How the latest fight between Facebook and Snapchat is another signal that the internet as we know it is about to change forever.
“The war between Facebook and Snapchat just got real,” Mashable declared Tuesday morning. The reason: Instagram, which Facebook owns, has now replicated a popular Snapchat feature called Stories. Instagram’s feature is called… Stories. Stories, for both Snapchat and now Instagram, is essentially a slideshow that users create and onto which they can add drawings or emojis. Stories are only shared with a user’s followers, and they only last 24 hours.
This looks like a case of simple corporate replication. But it’s about much more than that. It’s about more than ad revenue or the daily engagement time. It’s about which company will ultimately become the internet as we know it.

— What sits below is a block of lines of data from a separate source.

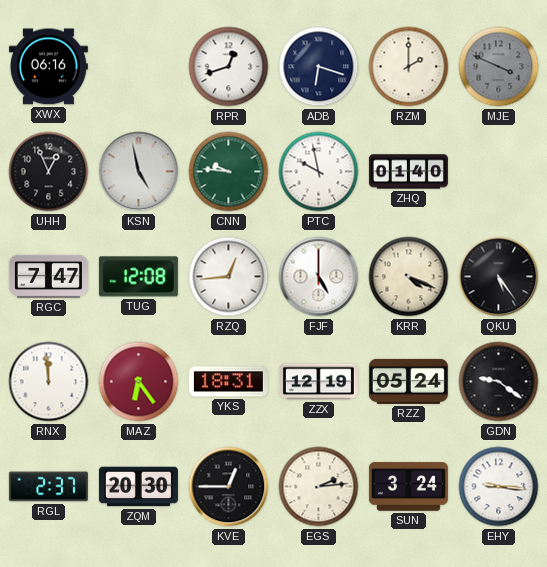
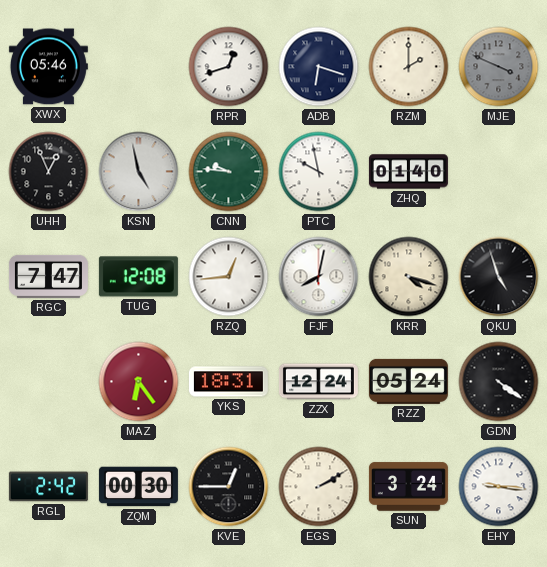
XWX: 06:16 -> 05:46
FJF: 5:00 -> 8:02
KRR: 4:19 -> 4:18
QKU: 5:24 -> 4:57
RNX: 11:59 -> none
ZZX: 12:19 -> 12:24
GDN: 9:21 -> 4:21
RGL: 2:37 -> 2:42
ZQM: 20:30 -> 00:30
EGS: 2:14 -> 2:10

Instagram is hardly disguising this as anything other than a replication of a popular feature first pioneered by its competitor. As the New York Times reported, Kevin Systrom, the co-founder and chief executive of Instagram “obliquely referred to ‘competitors’ and acknowledged that ‘other companies deserve all the credit’ for popularizing disappearing photos and videos” in an interview with the newspaper.
What’s also obvious is why Instagram has decided to replicate Snapchat so directly. Snapchat is Instagram’s biggest rival, and one that by some estimates, threatens its very existence.
In April, Bloomberg reported that Snapchat’s design, which is focused primarily on users creating content rather than consuming it, “gives the company an edge in a market where Facebook Inc. is building a business quickly.”
Perhaps not quickly enough. Last year an analyst at investment bank Jefferies suggested that Instagram’s revenue could grow by six times between 2016 and 2019. But last week, according to the Times, the same firm “predicted that Snapchat’s growth could detract from Instagram’s advertising momentum by as soon as the fourth quarter this year.” The reason is fairly simple, according to the report. Snapchat’s user base is more active, and creates more content than the average Instagram user.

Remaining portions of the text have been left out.